Click time of air traffic controllers (ATCos) reduced from 12,800 seconds down to 405 seconds by using the automatic speech recognition and understanding (ASRU) architecture developed by the SESAR HAAWAII project.
Between the 14 September and 3 November 2022, HAAWAII coordinator DLR, together with 12 controllers from Austro Control, conducted validation trials in support of the PROSA project and its work on attention guidance to quantify the benefits of automatic speech recognition and understanding on controllers workload and flight safety.
Each controller participated in four exercises, two baseline runs without ASRU support and two solution runs with support of ASRU. Both the solution runs and the baseline runs consisted of a medium and a heavy scenario. The medium scenario contained round about 30 arrivals per hour and the heavy scenario 42 arrivals per hour.
In the baseline scenario the controllers were asked to manually enter all clearances into the aircraft radar labels, i.e. entering the altitude value of a DESCEND clearance, the speed value of a REDUCE clearance, the cleared heading or waypoint and so on.
While evaluation of the trials are still ongoing, some very clear results are already available. The total simulation time overall runs were 101,400 seconds, i.e. all controllers together spent 50,700 seconds within the baseline scenarios and also the same amount in the solution scenarios. The controllers spent in the baseline runs roughly 12,800 seconds for maintaining the clearance information within the aircraft radar labels. The project measured the time whenever the controller opened a menu to enter a clearance until the desired value was selected. More than 5,900 commands were entered manually in the baseline runs, i.e. an input roughly required 2.2 seconds.

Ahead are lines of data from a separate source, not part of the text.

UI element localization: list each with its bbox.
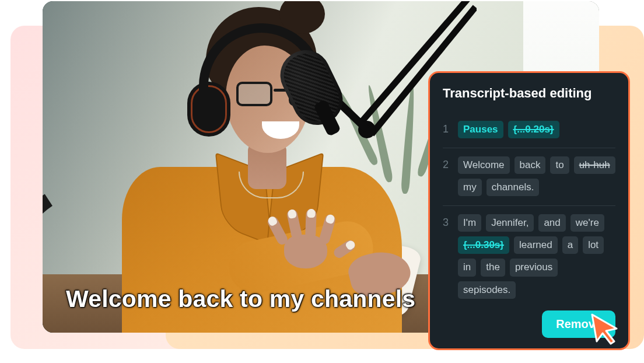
remove-button[interactable]: Remove (542, 310, 615, 338)
line-number: 1 (443, 121, 451, 135)
line-number: 3 (443, 214, 451, 229)
transcript-token[interactable]: a (562, 236, 578, 254)
transcript-token[interactable]: Jennifer, (486, 214, 534, 232)
transcript-line: 2Welcomebacktouh-huhmychannels. (443, 148, 615, 206)
line-number: 2 (443, 156, 451, 171)
person-podcaster (89, 7, 416, 333)
transcript-token[interactable]: my (458, 179, 482, 196)
transcript-token[interactable]: {...0.30s} (458, 236, 509, 254)
transcript-token[interactable]: Pauses (458, 121, 503, 138)
transcript-panel: Transcript-based editing 1Pauses{...0.20… (428, 71, 630, 350)
transcript-token[interactable]: and (538, 214, 565, 232)
transcript-token[interactable]: lot (583, 236, 604, 254)
transcript-token[interactable]: to (550, 156, 569, 174)
transcript-token[interactable]: I'm (458, 214, 481, 232)
transcript-token[interactable]: previous (510, 259, 558, 276)
transcript-token[interactable]: we're (570, 214, 604, 232)
transcript-line: 3I'mJennifer,andwe're{...0.30s}learnedal… (443, 206, 615, 308)
transcript-token[interactable]: Welcome (458, 156, 510, 174)
transcript-token[interactable]: uh-huh (574, 156, 615, 174)
transcript-token[interactable]: sepisodes. (458, 281, 516, 299)
transcript-token[interactable]: learned (514, 236, 558, 254)
transcript-token[interactable]: back (514, 156, 546, 174)
transcript-token[interactable]: the (481, 259, 505, 276)
panel-title: Transcript-based editing (443, 86, 615, 101)
video-caption: Welcome back to my channels (66, 285, 415, 313)
transcript-token[interactable]: channels. (487, 179, 540, 196)
transcript-token[interactable]: {...0.20s} (508, 121, 559, 138)
transcript-token[interactable]: in (458, 259, 476, 276)
transcript-line: 1Pauses{...0.20s} (443, 113, 615, 148)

In the solution runs the controllers only needed to enter a value, when the ASRU failed to recognize the given clearance, i.e. either nothing was recognized or a wrong value or command type were recognized.
In all 20 solution runs together only 154 commands were manually entered. The controllers needed 405 seconds in total for these corrections, i.e. roughly 2.6 seconds. The results are very, very clear: In the baseline scenarios not supported by ASRU the controllers spent more than 25% of the simulation time with the radar label maintenance. In the solution scenarios supported by ASRU the ATCo’s needed less than 1% of the time for this task. Even if we assume that mechanisms for manually entering the commands in the HMI dramatically improve, an input time of at least one second per command will still remain. That means, the controllers would still need 12% of their time for the radar label maintenance instead of just 1% when ASRU support is available.

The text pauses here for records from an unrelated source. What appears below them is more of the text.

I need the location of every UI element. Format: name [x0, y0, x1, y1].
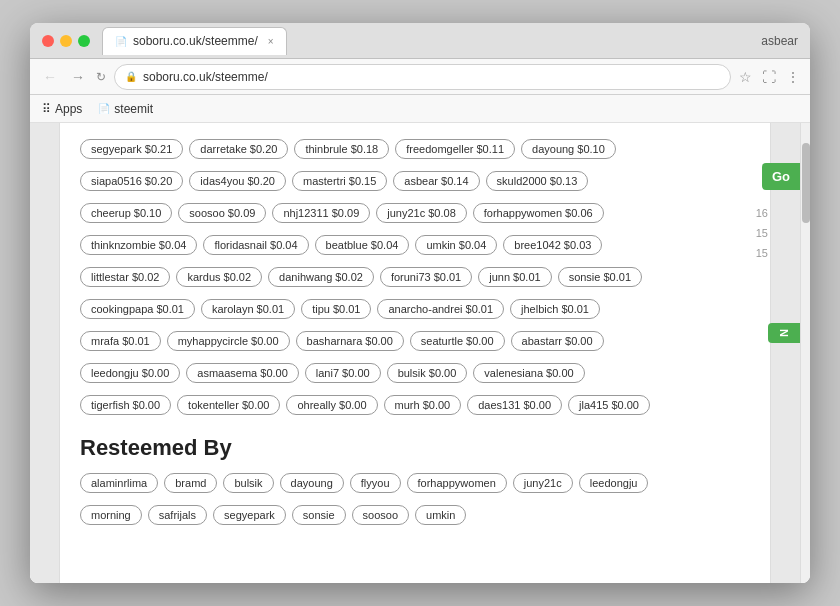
voter-tag[interactable]: bulsik $0.00: [387, 363, 468, 383]
voter-tag[interactable]: floridasnail $0.04: [203, 235, 308, 255]
voter-tag[interactable]: cheerup $0.10: [80, 203, 172, 223]
voter-tag[interactable]: littlestar $0.02: [80, 267, 170, 287]
minimize-button[interactable]: [60, 35, 72, 47]
voter-tag[interactable]: umkin $0.04: [415, 235, 497, 255]
voter-tag[interactable]: danihwang $0.02: [268, 267, 374, 287]
voters-row-3: cheerup $0.10 soosoo $0.09 nhj12311 $0.0…: [80, 203, 750, 223]
voter-tag[interactable]: basharnara $0.00: [296, 331, 404, 351]
voters-row-7: mrafa $0.01 myhappycircle $0.00 basharna…: [80, 331, 750, 351]
voter-tag[interactable]: murh $0.00: [384, 395, 462, 415]
voter-tag[interactable]: mastertri $0.15: [292, 171, 387, 191]
resteemed-tag[interactable]: leedongju: [579, 473, 649, 493]
resteemed-tag[interactable]: flyyou: [350, 473, 401, 493]
forward-button[interactable]: →: [68, 67, 88, 87]
resteemed-title: Resteemed By: [80, 435, 750, 461]
steemit-favicon: 📄: [98, 103, 110, 114]
voter-tag[interactable]: junn $0.01: [478, 267, 551, 287]
voters-section: segyepark $0.21 darretake $0.20 thinbrul…: [80, 139, 750, 415]
voter-tag[interactable]: karolayn $0.01: [201, 299, 295, 319]
voters-row-9: tigerfish $0.00 tokenteller $0.00 ohreal…: [80, 395, 750, 415]
url-text: soboru.co.uk/steemme/: [143, 70, 268, 84]
voter-tag[interactable]: asmaasema $0.00: [186, 363, 299, 383]
resteemed-tag[interactable]: sonsie: [292, 505, 346, 525]
resteemed-tag[interactable]: safrijals: [148, 505, 207, 525]
voter-tag[interactable]: asbear $0.14: [393, 171, 479, 191]
voter-tag[interactable]: skuld2000 $0.13: [486, 171, 589, 191]
voter-tag[interactable]: juny21c $0.08: [376, 203, 467, 223]
number-2: 15: [756, 223, 768, 243]
voters-row-6: cookingpapa $0.01 karolayn $0.01 tipu $0…: [80, 299, 750, 319]
voter-tag[interactable]: thinknzombie $0.04: [80, 235, 197, 255]
voter-tag[interactable]: kardus $0.02: [176, 267, 262, 287]
voter-tag[interactable]: tigerfish $0.00: [80, 395, 171, 415]
voter-tag[interactable]: seaturtle $0.00: [410, 331, 505, 351]
left-panel: [30, 123, 60, 583]
voter-tag[interactable]: darretake $0.20: [189, 139, 288, 159]
page-content: segyepark $0.21 darretake $0.20 thinbrul…: [60, 123, 770, 583]
resteemed-tag[interactable]: juny21c: [513, 473, 573, 493]
voter-tag[interactable]: daes131 $0.00: [467, 395, 562, 415]
content-area: segyepark $0.21 darretake $0.20 thinbrul…: [30, 123, 810, 583]
voter-tag[interactable]: forhappywomen $0.06: [473, 203, 604, 223]
resteemed-row-1: alaminrlima bramd bulsik dayoung flyyou …: [80, 473, 750, 493]
resteemed-tag[interactable]: alaminrlima: [80, 473, 158, 493]
scrollbar[interactable]: [800, 123, 810, 583]
action-button[interactable]: N: [768, 323, 800, 343]
voter-tag[interactable]: sonsie $0.01: [558, 267, 642, 287]
resteemed-tag[interactable]: segyepark: [213, 505, 286, 525]
apps-shortcut[interactable]: ⠿ Apps: [42, 102, 82, 116]
voter-tag[interactable]: soosoo $0.09: [178, 203, 266, 223]
resteemed-section: Resteemed By alaminrlima bramd bulsik da…: [80, 435, 750, 525]
back-button[interactable]: ←: [40, 67, 60, 87]
voter-tag[interactable]: jla415 $0.00: [568, 395, 650, 415]
voter-tag[interactable]: abastarr $0.00: [511, 331, 604, 351]
resteemed-tag[interactable]: bulsik: [223, 473, 273, 493]
bookmark-icon[interactable]: ☆: [739, 69, 752, 85]
voter-tag[interactable]: lani7 $0.00: [305, 363, 381, 383]
user-label: asbear: [761, 34, 798, 48]
voter-tag[interactable]: freedomgeller $0.11: [395, 139, 515, 159]
resteemed-tag[interactable]: forhappywomen: [407, 473, 507, 493]
voter-tag[interactable]: nhj12311 $0.09: [272, 203, 370, 223]
menu-icon[interactable]: ⋮: [786, 69, 800, 85]
voter-tag[interactable]: tipu $0.01: [301, 299, 371, 319]
resteemed-tag[interactable]: soosoo: [352, 505, 409, 525]
url-input[interactable]: 🔒 soboru.co.uk/steemme/: [114, 64, 731, 90]
resteemed-tag[interactable]: morning: [80, 505, 142, 525]
voter-tag[interactable]: dayoung $0.10: [521, 139, 616, 159]
fullscreen-icon[interactable]: ⛶: [762, 69, 776, 85]
voter-tag[interactable]: leedongju $0.00: [80, 363, 180, 383]
refresh-button[interactable]: ↻: [96, 70, 106, 84]
voter-tag[interactable]: myhappycircle $0.00: [167, 331, 290, 351]
voter-tag[interactable]: tokenteller $0.00: [177, 395, 280, 415]
browser-tab[interactable]: 📄 soboru.co.uk/steemme/ ×: [102, 27, 287, 55]
resteemed-tag[interactable]: umkin: [415, 505, 466, 525]
voter-tag[interactable]: jhelbich $0.01: [510, 299, 600, 319]
voter-tag[interactable]: valenesiana $0.00: [473, 363, 584, 383]
voter-tag[interactable]: thinbrule $0.18: [294, 139, 389, 159]
side-numbers: 16 15 15: [756, 203, 768, 263]
voters-row-5: littlestar $0.02 kardus $0.02 danihwang …: [80, 267, 750, 287]
right-panel: Go N 16 15 15: [770, 123, 800, 583]
voter-tag[interactable]: foruni73 $0.01: [380, 267, 472, 287]
voter-tag[interactable]: bree1042 $0.03: [503, 235, 602, 255]
steemit-bookmark[interactable]: 📄 steemit: [98, 102, 153, 116]
resteemed-tag[interactable]: bramd: [164, 473, 217, 493]
voters-row-2: siapa0516 $0.20 idas4you $0.20 mastertri…: [80, 171, 750, 191]
voter-tag[interactable]: mrafa $0.01: [80, 331, 161, 351]
maximize-button[interactable]: [78, 35, 90, 47]
resteemed-tag[interactable]: dayoung: [280, 473, 344, 493]
voter-tag[interactable]: beatblue $0.04: [315, 235, 410, 255]
close-button[interactable]: [42, 35, 54, 47]
voter-tag[interactable]: anarcho-andrei $0.01: [377, 299, 504, 319]
voter-tag[interactable]: ohreally $0.00: [286, 395, 377, 415]
voter-tag[interactable]: cookingpapa $0.01: [80, 299, 195, 319]
tab-favicon: 📄: [115, 36, 127, 47]
voter-tag[interactable]: segyepark $0.21: [80, 139, 183, 159]
scrollbar-thumb[interactable]: [802, 143, 810, 223]
go-button[interactable]: Go: [762, 163, 800, 190]
voter-tag[interactable]: siapa0516 $0.20: [80, 171, 183, 191]
address-bar: ← → ↻ 🔒 soboru.co.uk/steemme/ ☆ ⛶ ⋮: [30, 59, 810, 95]
tab-close-button[interactable]: ×: [268, 36, 274, 47]
voter-tag[interactable]: idas4you $0.20: [189, 171, 286, 191]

12 to 25 times more additional mental capacity of the controllers is principle available when ASRU support is available. Therefore, the next steps will be the evaluation of the average flight time per aircraft in the baseline and solution scenarios and, how many given commands were not entered correctly into the radar labels, when ASRU is used and even more important, if also wrong label entries exist, when the controllers enters all commands manually, i.e. when he has the additional workload with the radar label maintenance task.